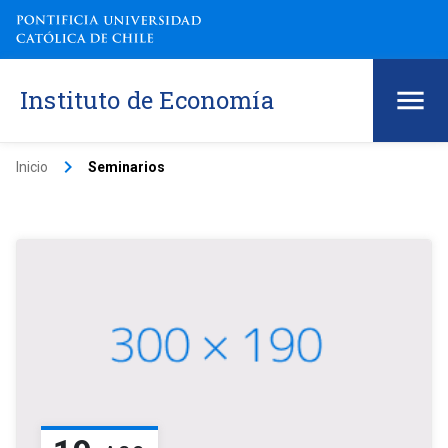
Instituto de Economía
keyboard_arrow_right
Inicio
Seminarios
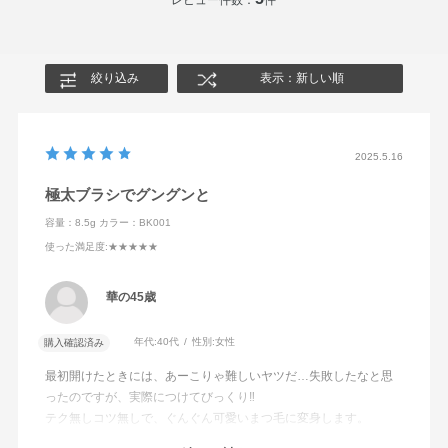
絞り込み
表示：新しい順
2025.5.16
極太ブラシでグングンと
容量：8.5g
カラー：BK001
使った満足度
:★★★★★
華の45歳
年代:
40代
性別:
女性
購入確認済み
最初開けたときには、あーこりゃ難しいヤツだ…失敗したなと思
ったのですが、実際につけてびっくり‼️
テク無しコツ無しで、ぐんぐん可愛いまつ毛に変身します。
太すぎるブラシに程良く絡まったマスカラが、まつ毛に上手く絡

....

YOUR ASSIGNMENT: The records above should be repeated exactly, with no pictures in the copy.

FINAL ANSWER:
Instituto de Economía
keyboard_arrow_right
Inicio
Seminarios
絞り込み
表示：新しい順
2025.5.16
極太ブラシでグングンと
容量：8.5g
カラー：BK001
使った満足度
:★★★★★
華の45歳
年代:
40代
性別:
女性
購入確認済み
最初開けたときには、あーこりゃ難しいヤツだ…失敗したなと思
ったのですが、実際につけてびっくり‼️
テク無しコツ無しで、ぐんぐん可愛いまつ毛に変身します。
太すぎるブラシに程良く絡まったマスカラが、まつ毛に上手く絡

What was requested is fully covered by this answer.